**GIVEN DATA**

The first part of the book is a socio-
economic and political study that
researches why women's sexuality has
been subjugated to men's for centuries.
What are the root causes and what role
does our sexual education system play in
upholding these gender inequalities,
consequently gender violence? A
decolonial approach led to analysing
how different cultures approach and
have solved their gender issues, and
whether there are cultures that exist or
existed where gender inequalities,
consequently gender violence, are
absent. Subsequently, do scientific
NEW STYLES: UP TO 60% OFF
--
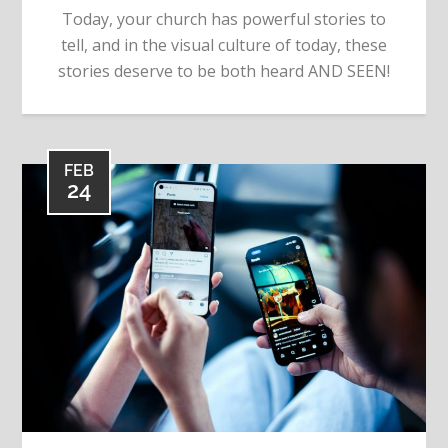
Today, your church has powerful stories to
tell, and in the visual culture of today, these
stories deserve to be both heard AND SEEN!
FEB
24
...
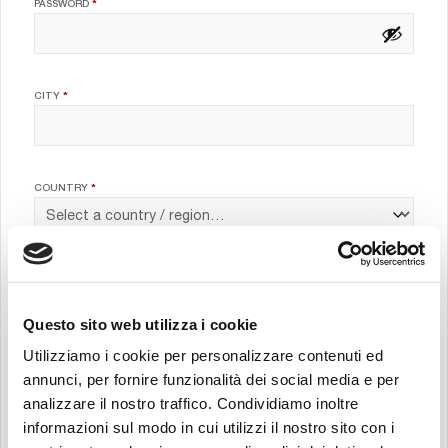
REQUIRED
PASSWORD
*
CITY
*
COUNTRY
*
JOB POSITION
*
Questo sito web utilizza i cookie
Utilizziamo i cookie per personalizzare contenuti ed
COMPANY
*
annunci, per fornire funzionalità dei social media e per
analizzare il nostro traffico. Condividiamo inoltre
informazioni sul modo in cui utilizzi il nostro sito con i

**THE TASK**
From the listing above, return the lines starting at the one with "consequently gender violence? A" and ending at the one with "NEW STYLES: UP TO 60% OFF", both kept, exactly as they appear and nothing more.

**ANSWER SPACE**
consequently gender violence? A
decolonial approach led to analysing
how different cultures approach and
have solved their gender issues, and
whether there are cultures that exist or
existed where gender inequalities,
consequently gender violence, are
absent. Subsequently, do scientific
NEW STYLES: UP TO 60% OFF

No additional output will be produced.